Every morning at 7am we have either an educational or indications conference. Today is postop conference where we review all the imaging from the cases performed during the week. I pull up my Xrays for my cases which included a tibial osteotomy with Ilizarov frame application for fibular hemimelia, a hip spica cast application for developmental dysplasia of the hip, and a FD rod placement for a fracture in a patient with osteogenesis imperfecta.
After the conference, we get ready for weekly walking rounds. For walking rounds, all orthopedic/PMR attending physicians, residents, PAs, physical therapists, nursing staff, and social workers round on each of the current inpatients together. I present my patient’s hospital course and we all discuss the progress/plan with input from the patient and their parents. It’s a great example of teamwork that happens for every child’s care. After rounds, I stop by the cafeteria and pick up some fruit then head over to the gait lab. Every week we have a gait lecture with Miriam, our PhD Kinesiologist.

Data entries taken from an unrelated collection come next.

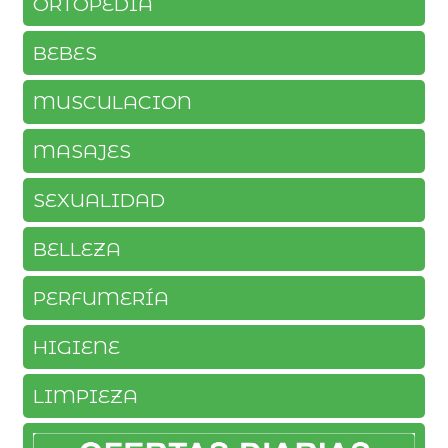
ORTOPEDIA
BEBES
MUSCULACION
MASAJES
SEXUALIDAD
BELLEZA
PERFUMERÍA
HIGIENE
LIMPIEZA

It’s a great hour where we learn gait mechanics, the technology available to capture gait, and how to understand the data we obtain from motion analysis studies. Today’s lecture is focusing on gait in cerebral palsy. We review videos from several case examples, analyze their gait, and evaluate what potential surgical treatment they could benefit from.

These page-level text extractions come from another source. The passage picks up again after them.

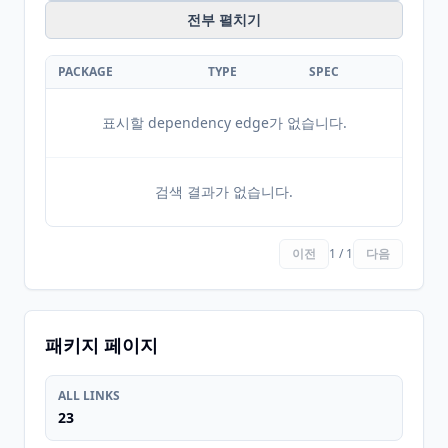
전부 펼치기
PACKAGE
TYPE
SPEC
표시할 dependency edge가 없습니다.
검색 결과가 없습니다.
이전
1 / 1
다음
패키지 페이지
ALL LINKS
23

Next, I head up to clinic where the attending and physician assistant have already gotten started. I jump in and head over to the cast room to see a patient who is following up for their second Ponseti cast for clubfoot. The PA and I alternate seeing patients so we both have time to dictate/review imaging between patients. We take an hour lunch break, and I watch a bit of a US Open tennis match. I head back upstairs to finish up the afternoon clinic by 4pm. I signout to the resident on call, change, and head out for the day. I drive over to Parlor Pizza on Division St. to meet up with some of my classmates for dinner. What a great day!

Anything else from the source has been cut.